- Country: Nigeria
- Location: Kaduna, Kaduna State
- Coordinates: 10°30′15″N 07°10′41″E﻿ / ﻿10.50417°N 7.17806°E
- Status: Proposed
- Construction cost: US$91.25 million
- Owner: Abiba Solar Consortium
- Operator: Abiba Solar Consortium

Solar farm
- Type: Flat-panel PV
- Site area: 150 hectares (370 acres)

Power generation
- Nameplate capacity: 50 MW (67,000 hp)
- Annual net output: 82.5 GWh

= ABIBA Solar Power Station =

Solar farm in Nigeria

The ABIBA Solar Power Station, also Abiba Solar Farm, is a planned 50 MW solar power plant in Nigeria. The solar farm is under development by a consortium comprising Nigerian and European independent power producers (IPPs), and finance and investment firms. The off-taker of the electricity generated here is Nigerian Bulk Electricity Plc, for integration of the energy into the Nigerian electricity grid. An existing long-term power purchase agreement (PPA) governs the terms of sale and purchase of electricity between the sellers and buyers.

==Location==
The power station would be located in the city of Kaduna, in Kaduna State, in northern Nigeria. Kaduna City is located about 221 km, north of Abuja, Nigeria's capital city.

==Overview==
The power station is a ground-mounted solar park. The design calls for maximum generation capacity of 50 MW. Annual generation is calculated at 82.5 GWh, to be sold to the Nigerian Bulk Electricity Trading Plc, for integration into the Nigerian grid. The energy is estimated to be adequate to supply 200,000 Nigerian households.

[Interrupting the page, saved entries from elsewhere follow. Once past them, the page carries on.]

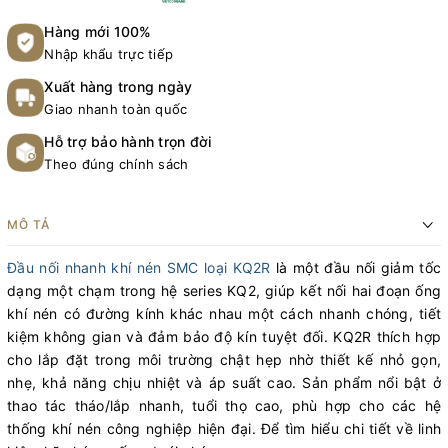
Hàng mới 100%
Nhập khẩu trực tiếp
Xuất hàng trong ngày
Giao nhanh toàn quốc
Hỗ trợ bảo hành trọn đời
Theo đúng chính sách
MÔ TẢ
Đầu nối nhanh khí nén SMC loại KQ2R
là một đầu nối giảm tốc
dạng một chạm trong hệ series KQ2, giúp kết nối hai đoạn ống
khí nén có đường kính khác nhau một cách nhanh chóng, tiết
kiệm không gian và đảm bảo độ kín tuyệt đối. KQ2R thích hợp
cho lắp đặt trong môi trường chật hẹp nhờ thiết kế nhỏ gọn,
nhẹ, khả năng chịu nhiệt và áp suất cao. Sản phẩm nổi bật ở
thao tác tháo/lắp nhanh, tuổi thọ cao, phù hợp cho các hệ
thống khí nén công nghiệp hiện đại. Để tìm hiểu chi tiết về linh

Work involves the laying of solar panels, installation of generators, transformers, inverters and connecting electrical cables to the new onsite substation. New high voltage transmission lines will be laid to transmit the power from the solar farm to a place where the electricity will be injected into the national grid.

==Ownership==
The table below, illustrates the shareholding in the power station, as of January 2022.

Shareholding In Abiba Solar Power Station
| Rank | Shareholder | Domicile | Percentage | Notes |
|---|---|---|---|---|
| 1 | Access Infra Africa | United Arab Emirates |  |  |
| 2 | EREN Renewable Energy | France |  |  |
| 3 | Access Quaint Solar Nigeria Limited | Nigeria |  |  |

==Construction==
As of January 2022, the power station was reported to be in the "permitting stage", with construction expected to begin later the same year. The cost of construction is reported to be approximately US$91.25 million.